The Zohar makes a further connection between the 365 negative commandments and the 365 sinews and ligaments found within a person’s body. According to the Zohar, each day of the year matches up with a particular sinew and negative commandment. For example, the day of Tisha B’Av corresponds with the prohibition against eating the gid hanashe, the sciatic nerve, which is the sinew on Yaakov’s body that was struck by the angel in Parshat Vayetze. Accordingly, the Zohar concludes that eating food on Tisha B’Av is tantamount to eating the gid hanashe.

613 Connections

The word “mitzvah” is understood by some to mean “a good deed”. Although true (since doing what G-d asks is by definition a good deed), the word mitzvah is more accurately translated as “commandment,” as we find it appearing numerous times in the Torah in reference to G-d’s commands.

Yet, in a deeper sense, our Rabbis explain that the word mitzvah is related to the Aramaic word “tzavta,” meaning “connection”. The idea can be understood as follows: Mankind’s purpose in this world is to fulfill G-d’s will, as expressed through the 613 mitzvot of the Torah.

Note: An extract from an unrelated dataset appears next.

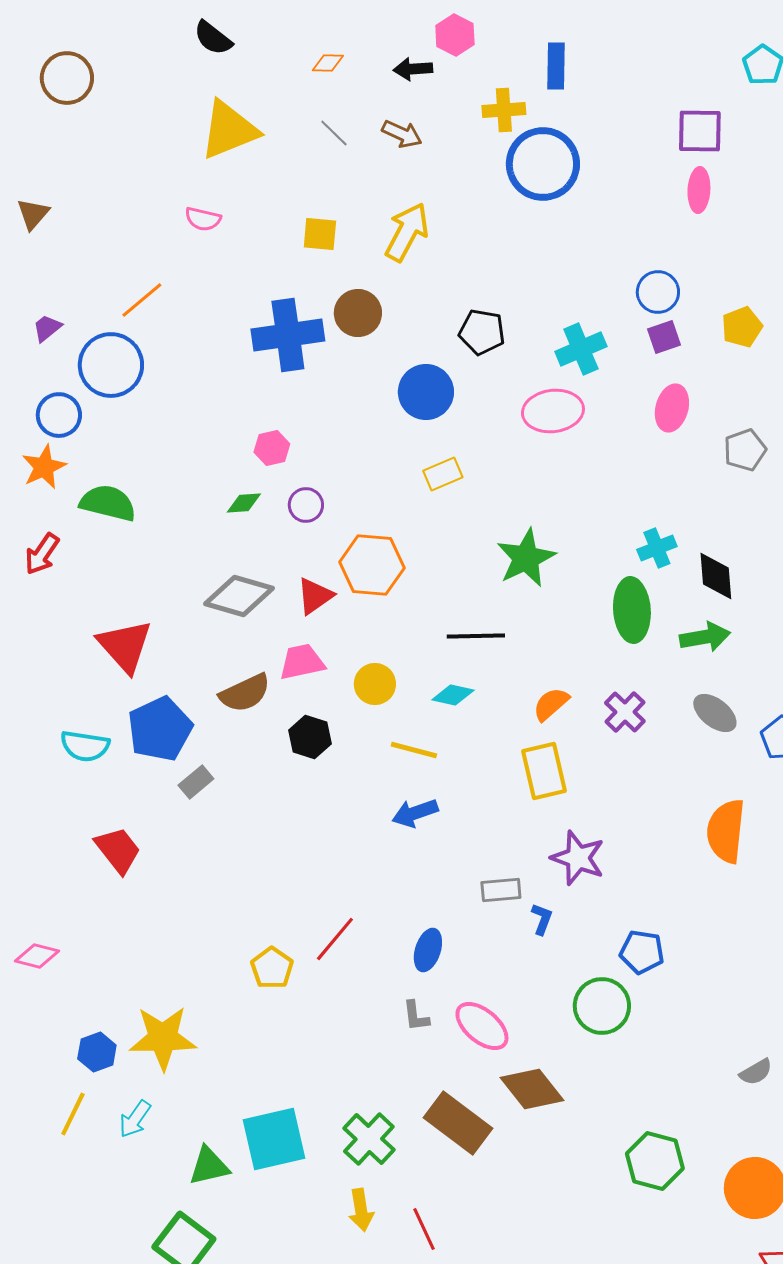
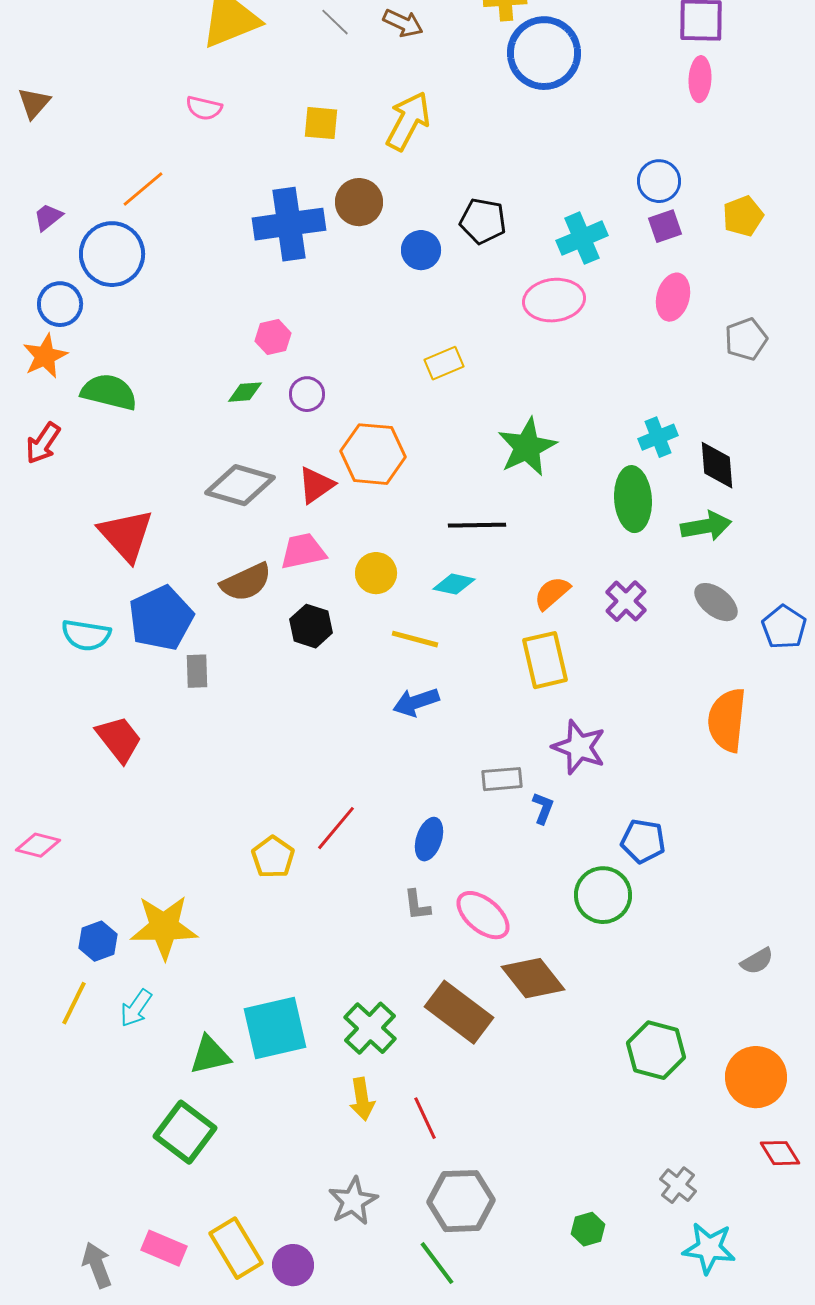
blue circle: (426, 392) -> (421, 250), moved, size x0.7
gray rectangle: (196, 782) -> (197, 671), turned -52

Thus, by fulfilling the mitzvot, a person transcends his physical limited existence, and connects to G-d.

In this manner we can appreciate Shlomo HaMelech’s closing statement to the book of Kohelet. “The sum of the matter: Fear Gd, and keep His commandments, for this is the totality of man.” Man’s 613 limbs and sinews can only find true and eternal expression through fulfillment of the mitzvot.